Are You Trying to Find Yourself, or Create Yourself?
“I want to show up as my authentic self” is a phrase I hear constantly in my coaching sessions, across social media, and in self-help books, so much so that it feels as if this search for authenticity is the gold standard of personal growth.
But what are we actually looking for? What does it really mean to be authentic? Who are we trying to be? What is our true self, really?
We can look at two ways to approach the answers: Archaeology versus Authorship
The Archaeology Of The Self
The first assumes that your true ‘authentic’ self is already present, but you are so busy meeting demands, managing stress, or becoming who you need to be for others that you have lost touch with who you are, buried beneath the layers of daily life.
Therefore, finding yourself becomes an archaeological dig: if you just excavate deep enough through the layers of adulthood, you will discover the genuine article of you waiting at the bottom.
It is a comforting idea because it implies the answer is fixed and already exists. You do not have to invent anything. You simply have to uncover it.
But there is a flaw in this approach.
The psychoanalyst Donald Winnicott introduced the concepts of the true self and the false self. The false self forms early, learning to please, to be acceptable, and to adapt to what others want, in an effort to feel safe. Therefore, we practise being whoever we need to be in order to secure that safety.
This raises a critical question. When you go digging beneath your own layers, are you actually connecting to your true self? Or are you simply excavating a well-practised false self?
If what you unearth is just another carefully constructed version of yourself and not, in fact, the authentic version of you, then perhaps digging for the true you is the wrong approach.
The Authorship of The Self
What if the self is not something we find, but something we author?
A practical idea that helps explain this concept dates back to the 1960s and comes from a plastic surgeon named Maxwell Maltz. In his book Psycho-Cybernetics, he made a striking observation. He could completely change someone’s physical appearance through surgery, and yet some patients still looked in the mirror afterwards and saw their old face. Their internal picture of themselves remained the same, even though their actual face had changed.
Maltz concluded that what we truly live from is not the face in the mirror but our self-image, the internal picture we carry of who we are. That self-image then governs almost everything we attempt and believe possible for ourselves.
Because our inner picture was learned, it can be rewritten. We are, therefore, not stuck with who we believed ourselves to be. If we shift that internal picture to who we want to be, we are authoring our authentic self, allowing us to take ownership of how we show up.
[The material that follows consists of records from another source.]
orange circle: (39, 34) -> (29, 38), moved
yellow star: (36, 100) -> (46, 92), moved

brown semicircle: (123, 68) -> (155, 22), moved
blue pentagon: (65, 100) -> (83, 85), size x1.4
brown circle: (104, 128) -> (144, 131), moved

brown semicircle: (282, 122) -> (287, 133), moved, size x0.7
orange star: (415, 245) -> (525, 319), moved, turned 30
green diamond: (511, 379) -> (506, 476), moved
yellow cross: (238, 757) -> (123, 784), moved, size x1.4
What This Means For Coaching
As we face the challenges life presents, they change us. The act of navigating the messy transitions changes our perspective, our strengths, and our values. So if the challenge itself is already altering who we are, do we really need to excavate the past to discover our authentic selves?
Because we could spend a long time digging for an answer to who we were before life shifted.
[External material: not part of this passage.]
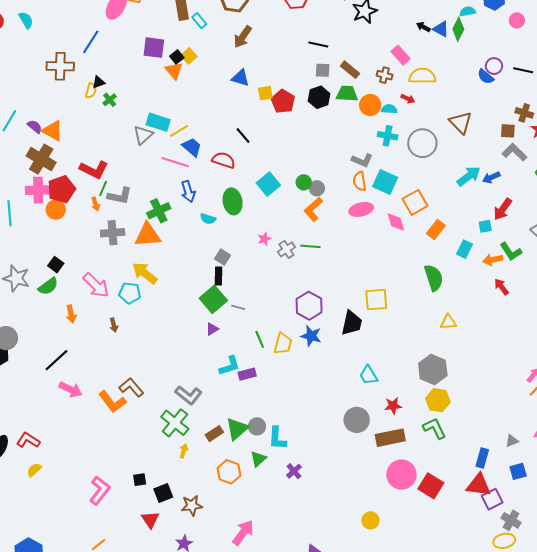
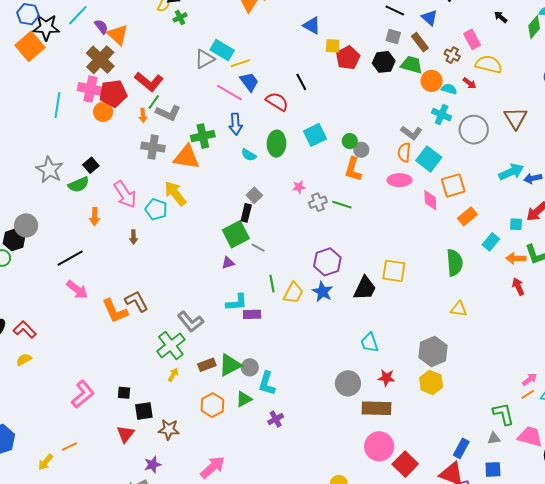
blue triangle: (441, 29) -> (429, 18), moved
orange L-shape: (313, 209) -> (353, 169), turned -45
green L-shape: (434, 428) -> (503, 414), moved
Whilst there is some value in that, it does provide grounding and context. Your past is data, so authoring yourself does not mean ignoring your history and pretending it did not happen; it helps you understand what you love, what you can no longer tolerate, what lights you up, what drains you, and so on.
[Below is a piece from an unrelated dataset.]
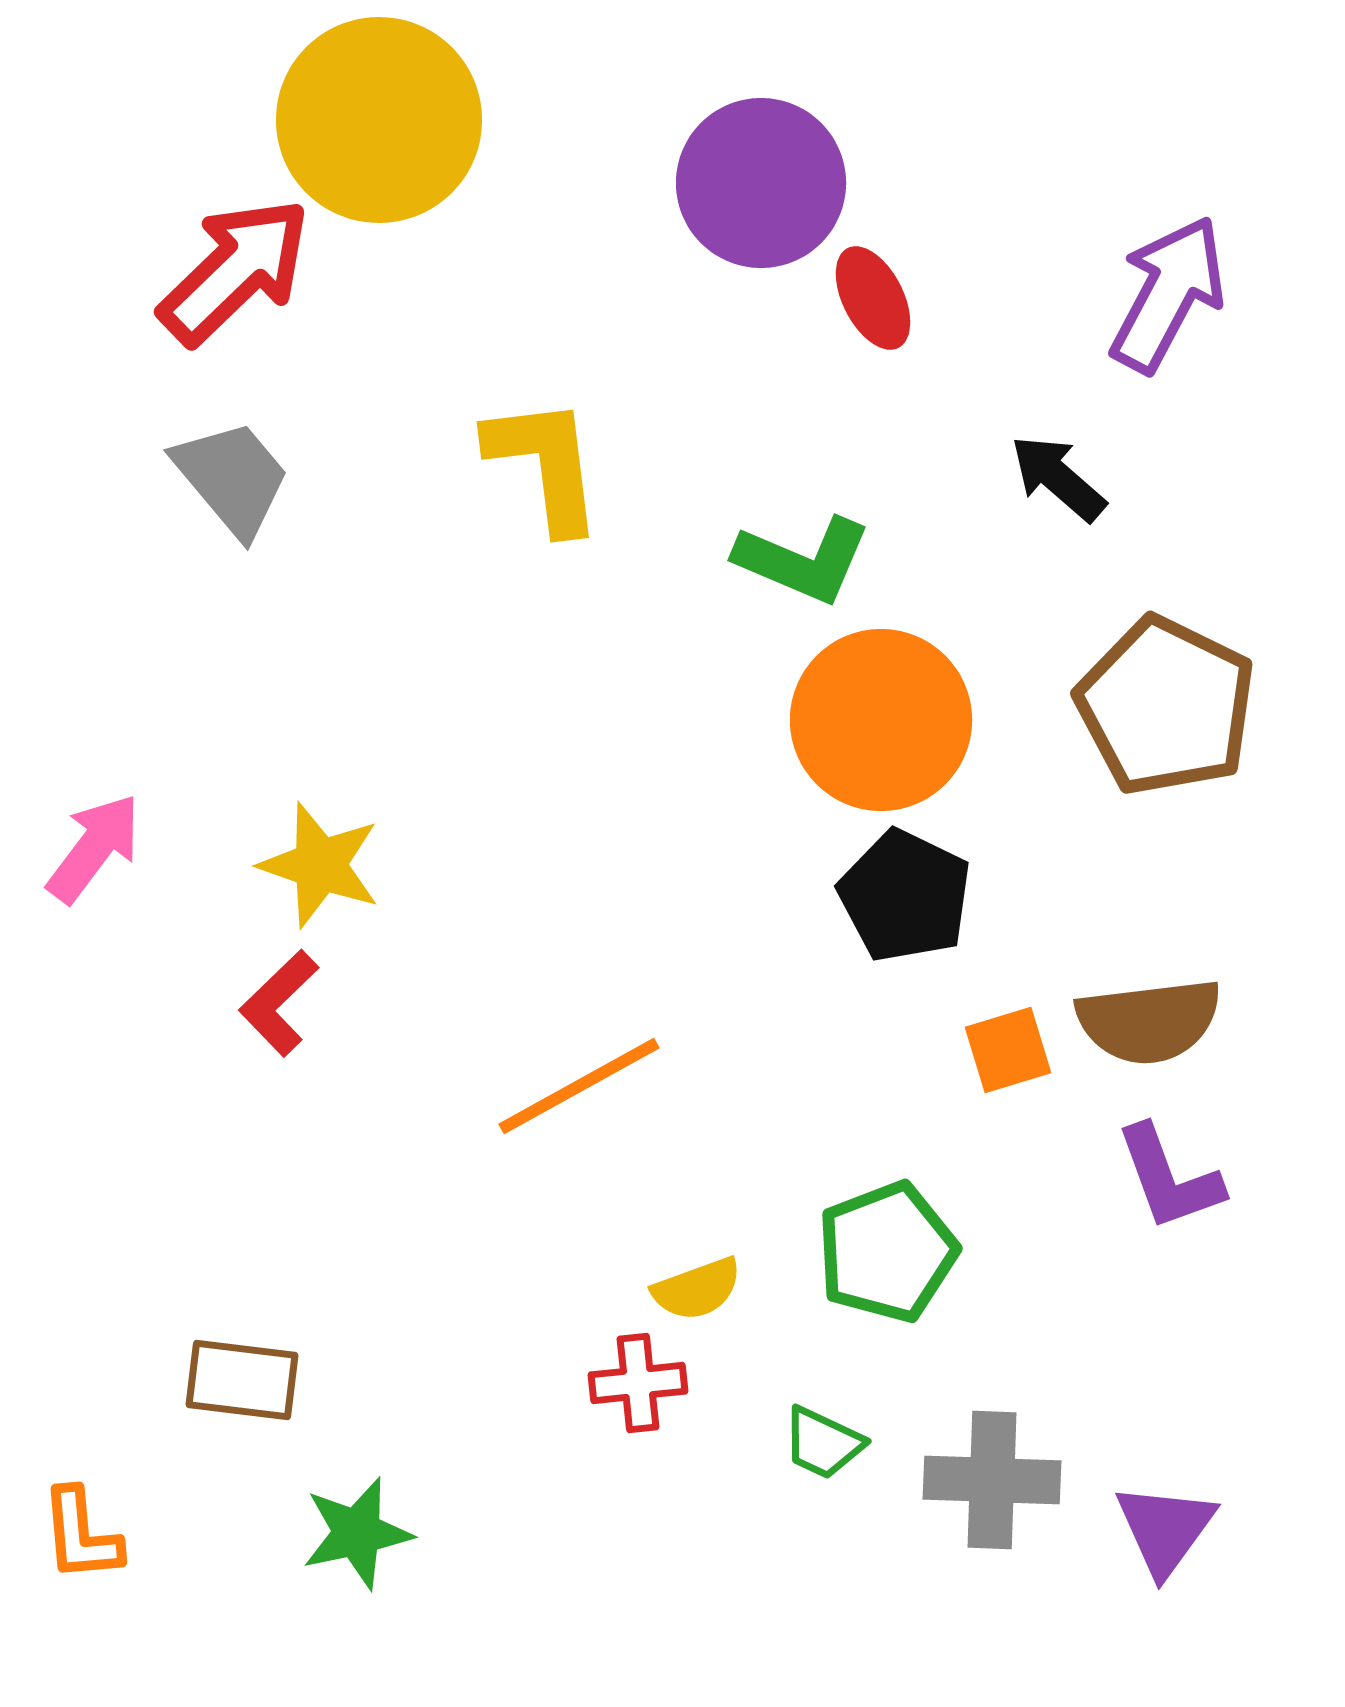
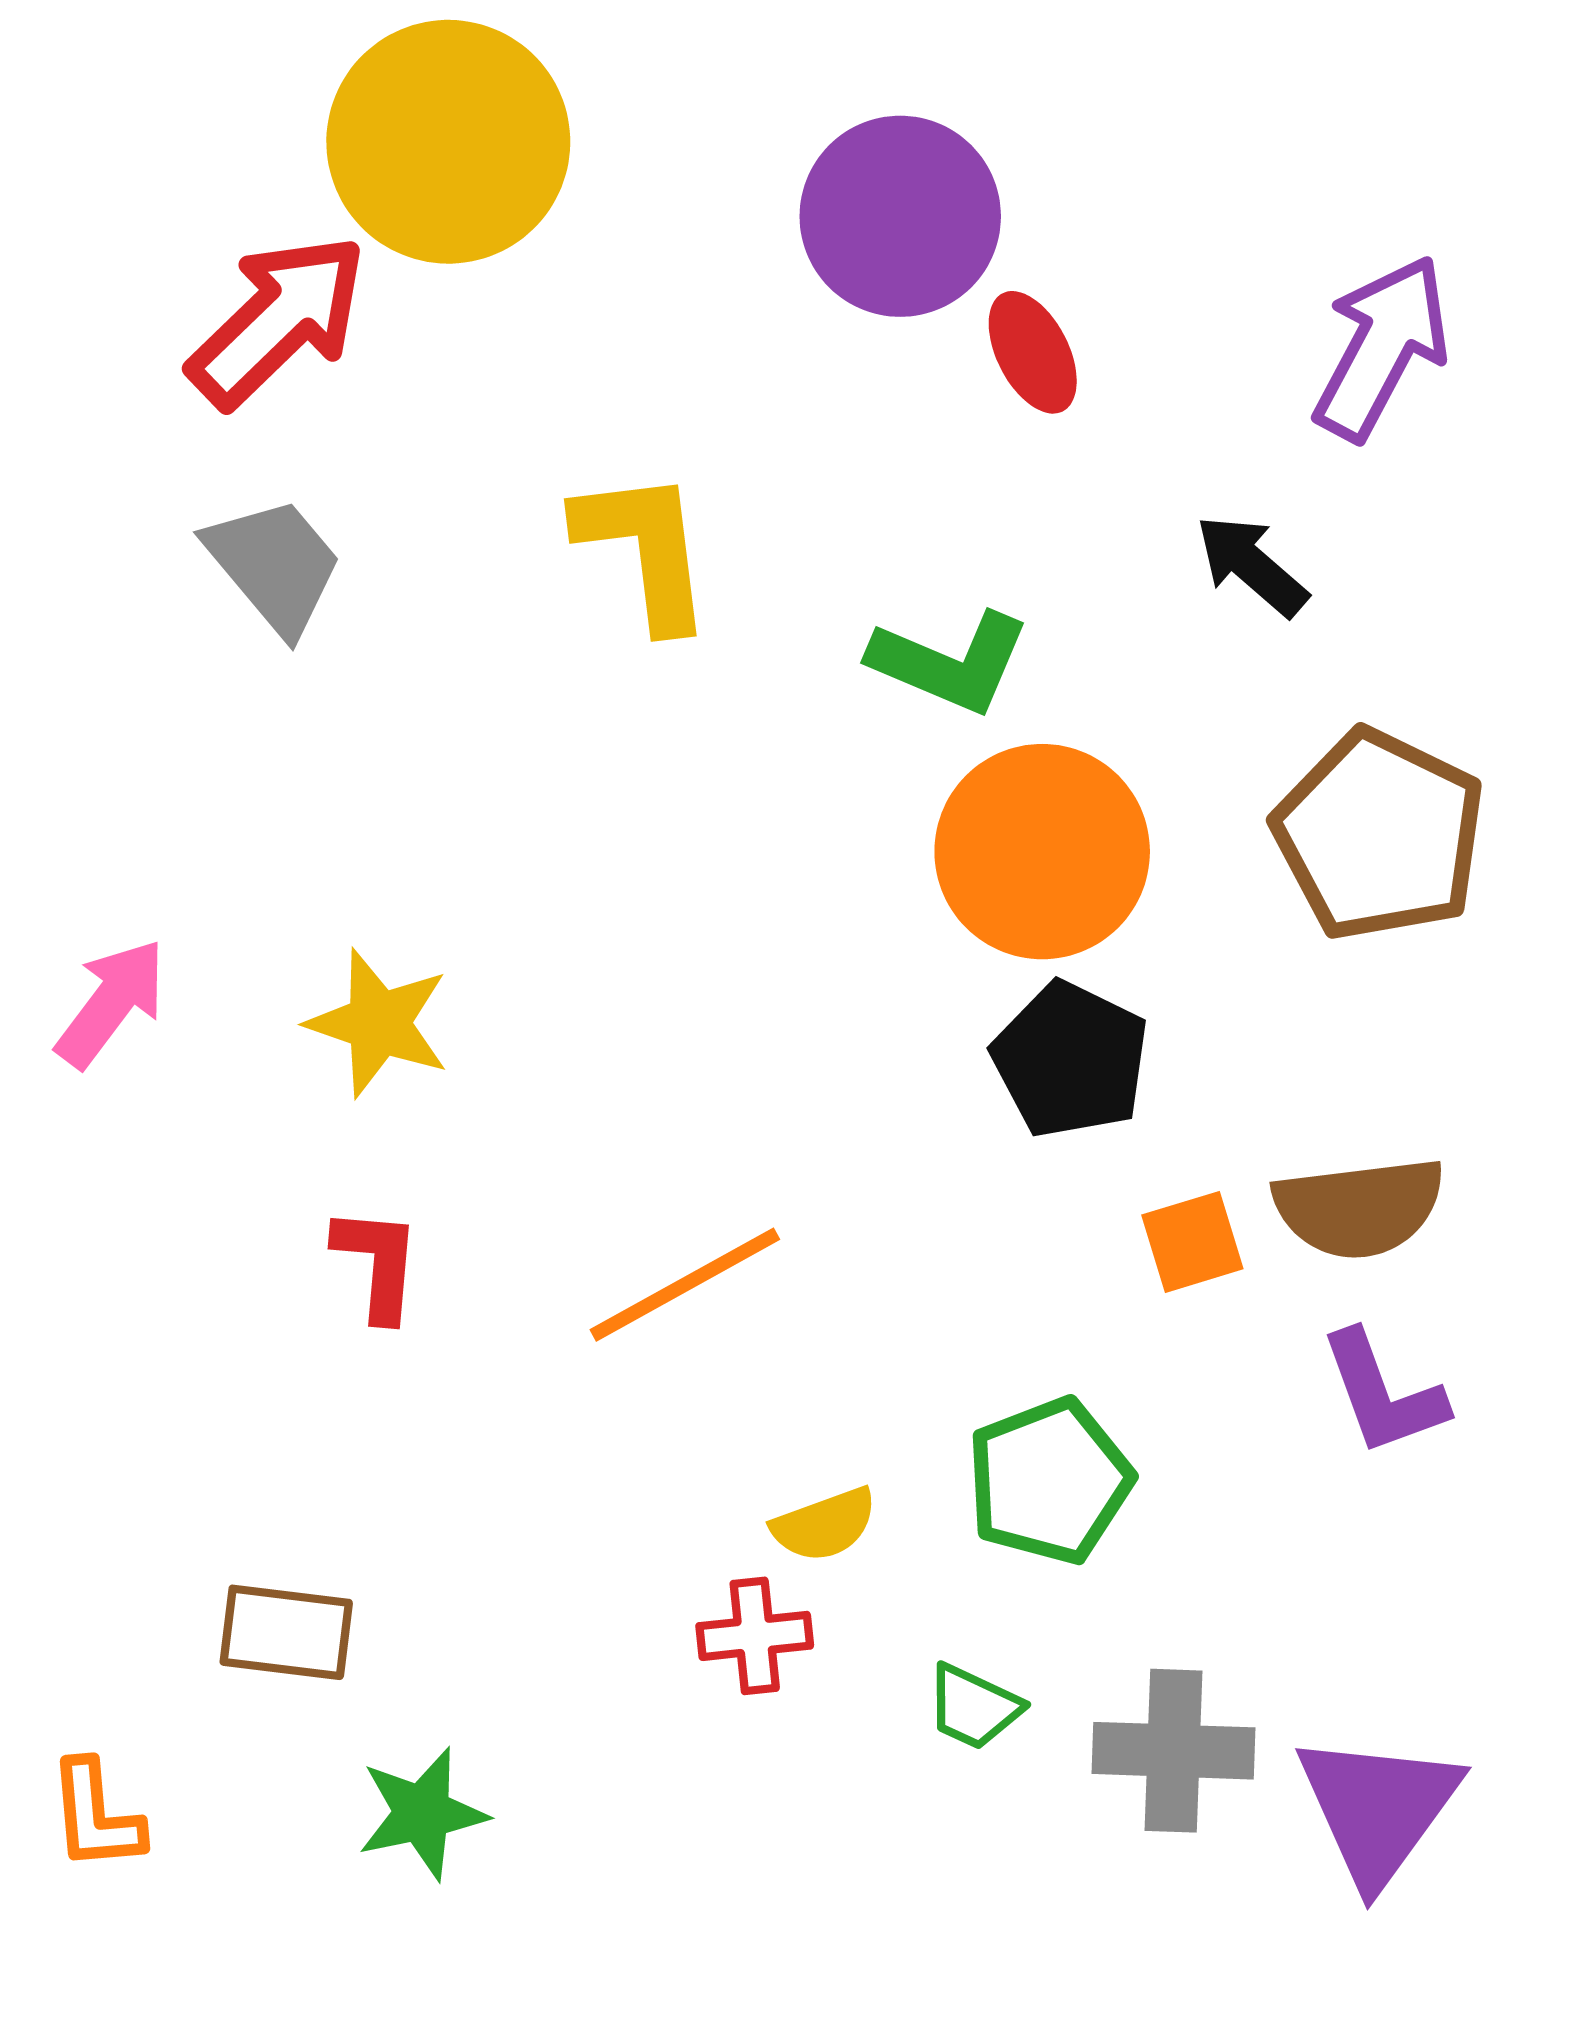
red L-shape: (279, 1003) -> (377, 1263), moved, turned 139
purple triangle: (1165, 1529) -> (1378, 1809), size x1.4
However, I would say we can become stuck in a cycle of gathering more and more information about ourselves, which can keep us trapped in a past version of ourselves that may well not serve our present or future selves. And for coaching, that means we have no clear direction to move forward.
The more useful coaching question, then, is ‘Who could I become, and what would that version of me choose next?’
Thus, we study who we have been so we can author who we are becoming with more wisdom. Archaeology serves the authorship.
Something To Try
Notice the next time you catch yourself in an excavation statement. I’m just not a morning person. I’m just bad with money. I’m just a shy person. That is treating a learned, habitual self-image as an unchangeable truth.
The moment you catch yourself saying that’s just how I am, pause and ask the authorship question instead. Who is the version of me I am actively becoming, and what would they do here?
Treat your past as evidence of your materials, not as a boundary line. Your self-image was learned. Which means it can be rewritten.
Rethinking Authenticity
So let’s go back to where we started. What does it really mean to be authentic?
If we view authenticity strictly as archaeology, we can find ourselves looking backwards, trying to remain loyal to a past version of ourselves we have already outgrown.
Perhaps real authenticity is not about being faithful to who you were. Perhaps it is about having the courage to be faithful to the person you are choosing to become. The alignment between your conscious choices now and the self you are moving toward is what matters.
In our Health & Wellbeing Coach Training, I teach the importance of distinguishing between who a client wants to become and what they want to do. That distinction gives direction to goal setting, depth to habit and behaviour change, and a compelling personal reason to prioritise their own health and wellbeing.